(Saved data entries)
■ ■ ■ ■ ■

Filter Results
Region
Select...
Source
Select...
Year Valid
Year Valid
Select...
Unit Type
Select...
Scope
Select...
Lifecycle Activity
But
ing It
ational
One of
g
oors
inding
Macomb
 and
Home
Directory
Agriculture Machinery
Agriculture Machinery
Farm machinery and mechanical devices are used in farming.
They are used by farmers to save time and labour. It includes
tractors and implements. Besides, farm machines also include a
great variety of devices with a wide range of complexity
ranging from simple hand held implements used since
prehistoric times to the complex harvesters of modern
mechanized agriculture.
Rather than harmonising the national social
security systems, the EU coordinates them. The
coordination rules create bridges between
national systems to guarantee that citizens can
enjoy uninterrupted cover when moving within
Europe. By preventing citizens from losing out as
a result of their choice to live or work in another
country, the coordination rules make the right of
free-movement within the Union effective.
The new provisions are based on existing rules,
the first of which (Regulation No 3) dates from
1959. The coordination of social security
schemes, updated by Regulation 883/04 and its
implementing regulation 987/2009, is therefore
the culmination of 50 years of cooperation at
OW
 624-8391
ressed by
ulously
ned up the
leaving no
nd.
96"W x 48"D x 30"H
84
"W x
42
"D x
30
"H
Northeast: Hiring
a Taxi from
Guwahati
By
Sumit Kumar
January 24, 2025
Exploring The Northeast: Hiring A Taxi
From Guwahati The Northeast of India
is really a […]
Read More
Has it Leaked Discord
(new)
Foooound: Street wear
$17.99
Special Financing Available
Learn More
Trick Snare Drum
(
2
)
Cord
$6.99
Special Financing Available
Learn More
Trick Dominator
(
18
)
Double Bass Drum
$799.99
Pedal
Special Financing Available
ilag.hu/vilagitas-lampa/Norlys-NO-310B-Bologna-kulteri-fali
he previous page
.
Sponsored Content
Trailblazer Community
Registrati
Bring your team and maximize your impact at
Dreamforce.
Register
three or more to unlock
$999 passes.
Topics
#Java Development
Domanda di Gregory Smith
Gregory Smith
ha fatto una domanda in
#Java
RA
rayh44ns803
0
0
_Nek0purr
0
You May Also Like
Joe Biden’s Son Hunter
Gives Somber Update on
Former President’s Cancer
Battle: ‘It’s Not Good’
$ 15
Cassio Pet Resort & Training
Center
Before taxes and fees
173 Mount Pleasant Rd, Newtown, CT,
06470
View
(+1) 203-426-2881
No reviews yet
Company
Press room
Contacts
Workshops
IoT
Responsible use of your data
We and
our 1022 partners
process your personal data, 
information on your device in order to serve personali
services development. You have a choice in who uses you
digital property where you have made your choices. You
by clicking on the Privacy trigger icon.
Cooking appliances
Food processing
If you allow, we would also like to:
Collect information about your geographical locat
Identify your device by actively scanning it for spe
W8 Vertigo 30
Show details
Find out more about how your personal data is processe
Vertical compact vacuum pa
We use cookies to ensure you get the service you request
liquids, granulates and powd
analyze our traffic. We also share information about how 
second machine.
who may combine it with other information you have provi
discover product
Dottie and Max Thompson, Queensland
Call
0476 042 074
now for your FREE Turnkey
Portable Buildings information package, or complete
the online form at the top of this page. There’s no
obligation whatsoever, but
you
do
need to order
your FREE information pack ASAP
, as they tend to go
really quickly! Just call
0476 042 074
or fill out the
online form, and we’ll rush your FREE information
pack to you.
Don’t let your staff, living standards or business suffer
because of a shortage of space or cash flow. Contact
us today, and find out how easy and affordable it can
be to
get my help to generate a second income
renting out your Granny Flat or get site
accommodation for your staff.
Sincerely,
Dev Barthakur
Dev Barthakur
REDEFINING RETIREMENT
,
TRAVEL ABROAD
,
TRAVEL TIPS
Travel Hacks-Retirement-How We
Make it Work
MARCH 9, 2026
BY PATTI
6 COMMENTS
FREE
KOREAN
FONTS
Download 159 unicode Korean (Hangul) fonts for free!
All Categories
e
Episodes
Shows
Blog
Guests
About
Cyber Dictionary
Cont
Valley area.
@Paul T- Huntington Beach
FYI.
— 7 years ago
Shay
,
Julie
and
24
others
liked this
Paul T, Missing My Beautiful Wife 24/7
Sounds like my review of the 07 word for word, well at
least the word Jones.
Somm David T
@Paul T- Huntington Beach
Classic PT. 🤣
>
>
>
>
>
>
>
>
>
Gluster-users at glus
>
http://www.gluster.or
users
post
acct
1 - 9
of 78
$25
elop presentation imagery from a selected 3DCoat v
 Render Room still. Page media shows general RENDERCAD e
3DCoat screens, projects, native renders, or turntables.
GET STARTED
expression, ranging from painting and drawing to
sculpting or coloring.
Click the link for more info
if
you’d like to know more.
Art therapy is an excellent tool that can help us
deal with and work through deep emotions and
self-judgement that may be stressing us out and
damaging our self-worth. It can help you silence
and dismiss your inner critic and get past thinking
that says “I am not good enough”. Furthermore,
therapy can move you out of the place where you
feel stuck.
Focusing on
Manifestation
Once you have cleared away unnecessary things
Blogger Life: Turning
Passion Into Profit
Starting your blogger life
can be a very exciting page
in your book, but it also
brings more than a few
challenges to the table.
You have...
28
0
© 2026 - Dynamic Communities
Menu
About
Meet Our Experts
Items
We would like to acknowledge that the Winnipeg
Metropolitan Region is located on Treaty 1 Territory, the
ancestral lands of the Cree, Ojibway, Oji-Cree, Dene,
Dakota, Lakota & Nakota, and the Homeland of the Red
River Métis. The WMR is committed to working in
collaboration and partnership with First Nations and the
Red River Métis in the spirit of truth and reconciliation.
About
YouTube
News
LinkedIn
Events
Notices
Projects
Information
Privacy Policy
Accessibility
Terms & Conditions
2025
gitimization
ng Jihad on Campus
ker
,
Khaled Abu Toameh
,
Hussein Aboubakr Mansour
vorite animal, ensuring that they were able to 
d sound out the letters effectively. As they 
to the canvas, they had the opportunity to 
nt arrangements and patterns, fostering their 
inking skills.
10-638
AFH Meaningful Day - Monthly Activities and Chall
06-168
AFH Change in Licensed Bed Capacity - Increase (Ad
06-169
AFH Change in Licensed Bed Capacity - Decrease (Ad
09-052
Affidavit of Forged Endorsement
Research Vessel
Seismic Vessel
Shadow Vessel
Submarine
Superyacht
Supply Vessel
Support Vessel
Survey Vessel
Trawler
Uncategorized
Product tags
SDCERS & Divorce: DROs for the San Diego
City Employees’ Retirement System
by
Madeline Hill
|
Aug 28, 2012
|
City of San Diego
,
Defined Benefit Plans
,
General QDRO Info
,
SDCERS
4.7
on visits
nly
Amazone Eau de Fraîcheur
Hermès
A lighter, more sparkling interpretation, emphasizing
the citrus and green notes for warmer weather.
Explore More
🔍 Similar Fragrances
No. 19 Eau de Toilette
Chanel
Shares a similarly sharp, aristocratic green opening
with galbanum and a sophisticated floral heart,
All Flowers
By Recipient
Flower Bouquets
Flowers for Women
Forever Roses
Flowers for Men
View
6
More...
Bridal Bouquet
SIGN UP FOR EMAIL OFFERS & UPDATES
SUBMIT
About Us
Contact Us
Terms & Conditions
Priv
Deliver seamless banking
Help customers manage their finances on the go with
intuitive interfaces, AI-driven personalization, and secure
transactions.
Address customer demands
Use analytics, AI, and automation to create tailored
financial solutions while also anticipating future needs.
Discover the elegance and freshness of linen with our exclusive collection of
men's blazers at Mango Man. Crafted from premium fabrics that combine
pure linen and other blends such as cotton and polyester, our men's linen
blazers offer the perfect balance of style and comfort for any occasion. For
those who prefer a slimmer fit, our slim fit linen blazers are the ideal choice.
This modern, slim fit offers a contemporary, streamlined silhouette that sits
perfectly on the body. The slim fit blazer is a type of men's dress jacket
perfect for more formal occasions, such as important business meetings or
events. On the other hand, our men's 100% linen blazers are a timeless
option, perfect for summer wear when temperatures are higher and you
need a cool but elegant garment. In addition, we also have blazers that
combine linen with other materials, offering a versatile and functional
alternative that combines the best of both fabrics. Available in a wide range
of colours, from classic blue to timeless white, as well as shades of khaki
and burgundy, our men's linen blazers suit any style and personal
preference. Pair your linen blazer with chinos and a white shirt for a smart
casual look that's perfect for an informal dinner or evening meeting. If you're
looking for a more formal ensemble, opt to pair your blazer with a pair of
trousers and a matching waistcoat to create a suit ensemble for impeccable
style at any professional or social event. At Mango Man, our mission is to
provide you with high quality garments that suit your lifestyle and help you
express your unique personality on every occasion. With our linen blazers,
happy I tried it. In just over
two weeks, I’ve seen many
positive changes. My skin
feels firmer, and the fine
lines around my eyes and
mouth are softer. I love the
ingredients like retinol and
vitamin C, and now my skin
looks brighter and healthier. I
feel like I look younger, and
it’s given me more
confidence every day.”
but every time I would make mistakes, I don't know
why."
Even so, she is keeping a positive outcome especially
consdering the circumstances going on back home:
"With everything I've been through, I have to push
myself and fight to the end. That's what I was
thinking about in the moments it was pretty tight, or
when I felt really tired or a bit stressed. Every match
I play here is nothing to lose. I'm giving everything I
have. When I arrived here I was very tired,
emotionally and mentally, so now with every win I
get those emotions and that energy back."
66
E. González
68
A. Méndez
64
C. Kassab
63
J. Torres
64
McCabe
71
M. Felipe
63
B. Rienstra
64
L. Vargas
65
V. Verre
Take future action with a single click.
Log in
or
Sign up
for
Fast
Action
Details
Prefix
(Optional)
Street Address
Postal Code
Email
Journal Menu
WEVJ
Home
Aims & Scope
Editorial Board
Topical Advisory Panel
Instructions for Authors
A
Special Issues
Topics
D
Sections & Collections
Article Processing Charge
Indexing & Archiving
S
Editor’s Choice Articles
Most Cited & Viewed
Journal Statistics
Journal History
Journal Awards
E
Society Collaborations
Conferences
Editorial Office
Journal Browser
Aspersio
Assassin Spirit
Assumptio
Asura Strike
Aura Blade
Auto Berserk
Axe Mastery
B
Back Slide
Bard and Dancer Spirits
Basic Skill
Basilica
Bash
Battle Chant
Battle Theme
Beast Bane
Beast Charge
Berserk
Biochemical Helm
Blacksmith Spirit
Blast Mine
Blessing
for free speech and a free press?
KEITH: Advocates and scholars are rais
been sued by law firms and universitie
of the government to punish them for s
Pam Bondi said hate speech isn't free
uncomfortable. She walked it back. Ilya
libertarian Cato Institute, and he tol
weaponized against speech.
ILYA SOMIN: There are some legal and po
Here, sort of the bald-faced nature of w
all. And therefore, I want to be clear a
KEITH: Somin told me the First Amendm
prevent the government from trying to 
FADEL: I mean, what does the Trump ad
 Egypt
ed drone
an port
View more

■ ■ ■ ■ ■

**DIRECTIONS FOR THIS TASK**.
Set down, from the entries above, exactly the lines from the one with "Hussein Aboubakr Mansour" up to and including the one with "perfectly on the", and no other lines.

**WRITTEN SOLUTION**.
Hussein Aboubakr Mansour
vorite animal, ensuring that they were able to 
d sound out the letters effectively. As they 
to the canvas, they had the opportunity to 
nt arrangements and patterns, fostering their 
inking skills.
10-638
AFH Meaningful Day - Monthly Activities and Chall
06-168
AFH Change in Licensed Bed Capacity - Increase (Ad
06-169
AFH Change in Licensed Bed Capacity - Decrease (Ad
09-052
Affidavit of Forged Endorsement
Research Vessel
Seismic Vessel
Shadow Vessel
Submarine
Superyacht
Supply Vessel
Support Vessel
Survey Vessel
Trawler
Uncategorized
Product tags
SDCERS & Divorce: DROs for the San Diego
City Employees’ Retirement System
by
Madeline Hill
|
Aug 28, 2012
|
City of San Diego
,
Defined Benefit Plans
,
General QDRO Info
,
SDCERS
4.7
on visits
nly
Amazone Eau de Fraîcheur
Hermès
A lighter, more sparkling interpretation, emphasizing
the citrus and green notes for warmer weather.
Explore More
🔍 Similar Fragrances
No. 19 Eau de Toilette
Chanel
Shares a similarly sharp, aristocratic green opening
with galbanum and a sophisticated floral heart,
All Flowers
By Recipient
Flower Bouquets
Flowers for Women
Forever Roses
Flowers for Men
View
6
More...
Bridal Bouquet
SIGN UP FOR EMAIL OFFERS & UPDATES
SUBMIT
About Us
Contact Us
Terms & Conditions
Priv
Deliver seamless banking
Help customers manage their finances on the go with
intuitive interfaces, AI-driven personalization, and secure
transactions.
Address customer demands
Use analytics, AI, and automation to create tailored
financial solutions while also anticipating future needs.
Discover the elegance and freshness of linen with our exclusive collection of
men's blazers at Mango Man. Crafted from premium fabrics that combine
pure linen and other blends such as cotton and polyester, our men's linen
blazers offer the perfect balance of style and comfort for any occasion. For
those who prefer a slimmer fit, our slim fit linen blazers are the ideal choice.
This modern, slim fit offers a contemporary, streamlined silhouette that sits
perfectly on the body. The slim fit blazer is a type of men's dress jacket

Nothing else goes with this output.